Heterogeneity of EBV-specific CD8 T-cell immunity in tissues is based on epitope specificity.

---

Presentation Time: 11:30 AM - 12:45 PM
Poster Board Number: B167
Abstract ID: 4530

Presenting Author:
Julien Gras , Post-doctoral research fellow at Columbia Univ. Irving Med. Ctr.

Abstract:

Antiviral T-cell immunity in humans is heterogeneous and can persist in multiple tissues sites depending on host factors and viral pathogenesis. Tissue immunity to EBV has not been characterized. We used an ongoing collection of blood and tissue samples (bone marrow, spleen, lung, lymph nodes) from adult organ donors to profile EBV-specific CD8⁺ T-cells.
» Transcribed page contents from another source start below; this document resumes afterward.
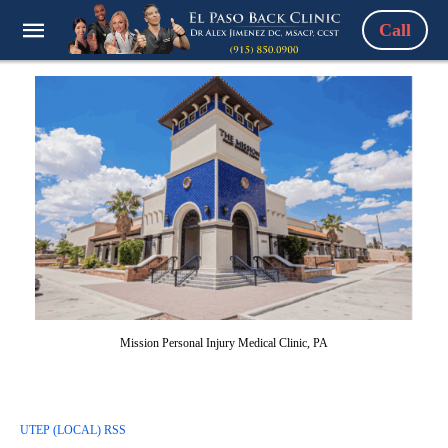
Call
Mission Personal Injury Medical Clinic, PA
UTEP (LOCAL) RSS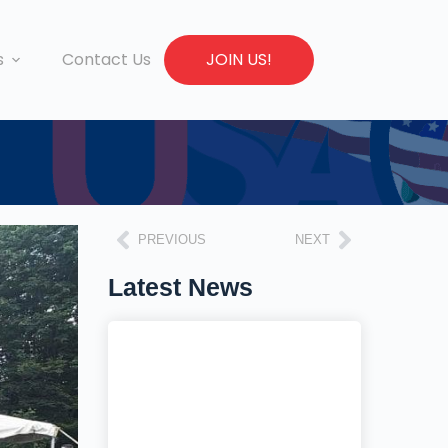
s
Contact Us
JOIN US!
PREVIOUS
NEXT
Latest News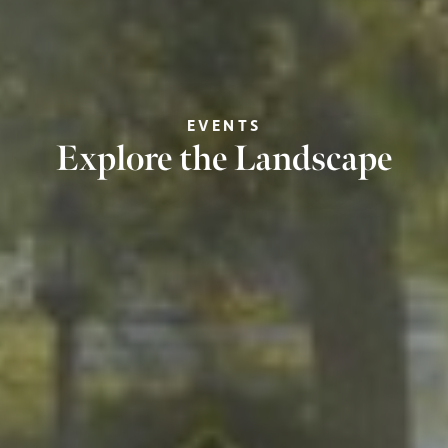
EVENTS
Explore the Landscape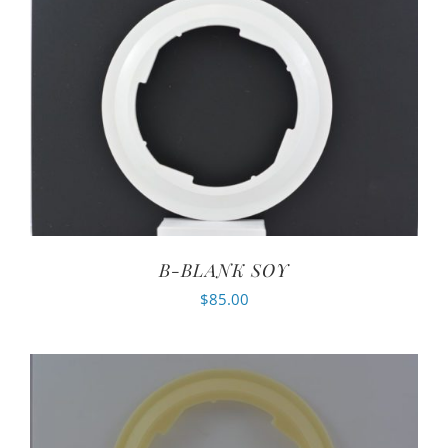
B-BLANK SOY
$
85.00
Samples from 22 donors were analyzed using MHC-I multimers complexed with lytic and latent EBV epitopes, followed by high-dimensional flow cytometry. EBV-specific CD8⁺ T-cells were detected in 19/22 individuals across blood and all tissues, with higher reactivities against lytic epitopes. EBV-specific CD8⁺ T-cells were significantly enriched in the CD45RA^-CCR7^- effector memory subset compared to polyclonal CD8⁺ T-cells. EBV-lytic CD8⁺ T-cells were widely distributed, had a higher proportion of CD45RA⁺CCR7^-TEMRA cells compared to latent ones. They harbored a highly activated phenotype (CD38⁺HLA-DR⁺), as well as specific homing factors (CD69⁺CXRX6⁺). On the contrary, EBV-latent CD8⁺ T-cells localized mainly to secondary lymphoid organs where they displayed a more quiescent phenotype (CD28⁺CD127⁺), and express different residency markers (CD69⁺CD103⁺). Our results show that control of EBV infection requires both surveilling and tissue resident memory cells to respond to different types of EBV latency and epitopes. This can inform strategies for promoting immunity targeting EBV-induced pathologies.